__Work to complete__
The reply should repeat all of the data word for word, with no pictures.

__Excerpted records__
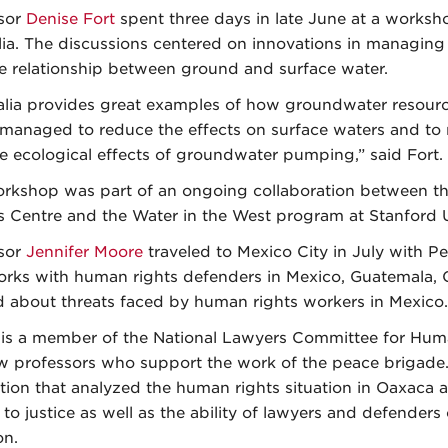
sor
Denise Fort
spent three days in late June at a worksh
lia. The discussions centered on innovations in managin
e relationship between ground and surface water.
alia provides great examples of how groundwater resour
 managed to reduce the effects on surface waters and to
e ecological effects of groundwater pumping,” said Fort.
rkshop was part of an ongoing collaboration between the
s Centre and the Water in the West program at Stanford U
sor
Jennifer Moore
traveled to Mexico City in July with Pe
orks with human rights defenders in Mexico, Guatemala, C
d about threats faced by human rights workers in Mexico.
is a member of the National Lawyers Committee for Hum
w professors who support the work of the peace brigade.
tion that analyzed the human rights situation in Oaxaca and
to justice as well as the ability of lawyers and defenders 
on.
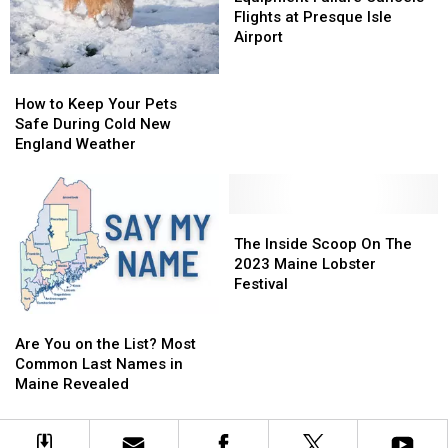
Chill
Chill
to
to
Cancels
Cancels
Flights at Presque Isle
Roost
Roost
Flights
Flights
Airport
at
at
Presque
Presque
How
How
Isle
Isle
to
to
How to Keep Your Pets
Airport
Airport
Keep
Keep
Safe During Cold New
Your
Your
England Weather
Pets
Pets
Safe
Safe
During
During
Cold
Cold
The
The
New
New
Inside
Inside
The Inside Scoop On The
England
England
Scoop
Scoop
2023 Maine Lobster
Weather
Weather
On
On
Festival
The
The
Are
Are
2023
2023
You
You
Maine
Maine
Are You on the List? Most
on
on
Lobster
Lobster
Common Last Names in
the
the
Festival
Festival
Maine Revealed
List?
List?
Most
Most
Common
Common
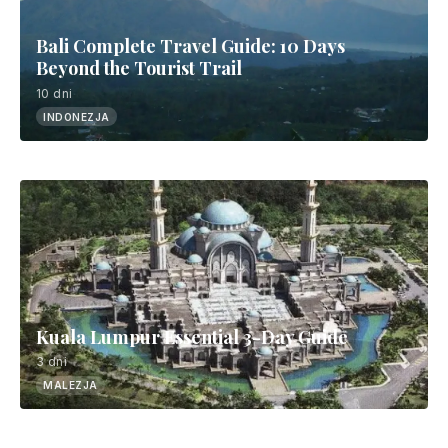
Bali Complete Travel Guide: 10 Days
Beyond the Tourist Trail
10 dni
INDONEZJA
Kuala Lumpur Essential 3-Day Guide
3 dni
MALEZJA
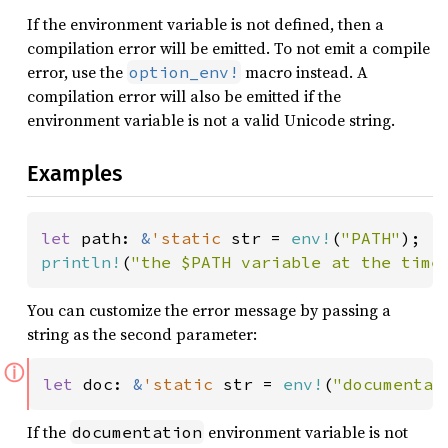
If the environment variable is not defined, then a
compilation error will be emitted. To not emit a compile
error, use the
macro instead. A
option_env!
compilation error will also be emitted if the
environment variable is not a valid Unicode string.
Examples
let 
path: 
&
'static 
str = 
env!
(
"PATH"
println!
(
"the $PATH variable at the time
You can customize the error message by passing a
string as the second parameter:
ⓘ
let 
doc: 
&
'static 
str = 
env!
(
"documentat
If the
environment variable is not
documentation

__Output of the task__
sor
Denise Fort
spent three days in late June at a worksh
lia. The discussions centered on innovations in managin
e relationship between ground and surface water.
alia provides great examples of how groundwater resour
 managed to reduce the effects on surface waters and to
e ecological effects of groundwater pumping,” said Fort.
rkshop was part of an ongoing collaboration between the
s Centre and the Water in the West program at Stanford U
sor
Jennifer Moore
traveled to Mexico City in July with Pe
orks with human rights defenders in Mexico, Guatemala, C
d about threats faced by human rights workers in Mexico.
is a member of the National Lawyers Committee for Hum
w professors who support the work of the peace brigade.
tion that analyzed the human rights situation in Oaxaca and
to justice as well as the ability of lawyers and defenders 
on.
Chill
Chill
to
to
Cancels
Cancels
Flights at Presque Isle
Roost
Roost
Flights
Flights
Airport
at
at
Presque
Presque
How
How
Isle
Isle
to
to
How to Keep Your Pets
Airport
Airport
Keep
Keep
Safe During Cold New
Your
Your
England Weather
Pets
Pets
Safe
Safe
During
During
Cold
Cold
The
The
New
New
Inside
Inside
The Inside Scoop On The
England
England
Scoop
Scoop
2023 Maine Lobster
Weather
Weather
On
On
Festival
The
The
Are
Are
2023
2023
You
You
Maine
Maine
Are You on the List? Most
on
on
Lobster
Lobster
Common Last Names in
the
the
Festival
Festival
Maine Revealed
List?
List?
Most
Most
Common
Common
Bali Complete Travel Guide: 10 Days
Beyond the Tourist Trail
10 dni
INDONEZJA
Kuala Lumpur Essential 3-Day Guide
3 dni
MALEZJA
If the environment variable is not defined, then a
compilation error will be emitted. To not emit a compile
error, use the
macro instead. A
option_env!
compilation error will also be emitted if the
environment variable is not a valid Unicode string.
Examples
let 
path: 
&
'static 
str = 
env!
(
"PATH"
println!
(
"the $PATH variable at the time
You can customize the error message by passing a
string as the second parameter:
ⓘ
let 
doc: 
&
'static 
str = 
env!
(
"documentat
If the
environment variable is not
documentation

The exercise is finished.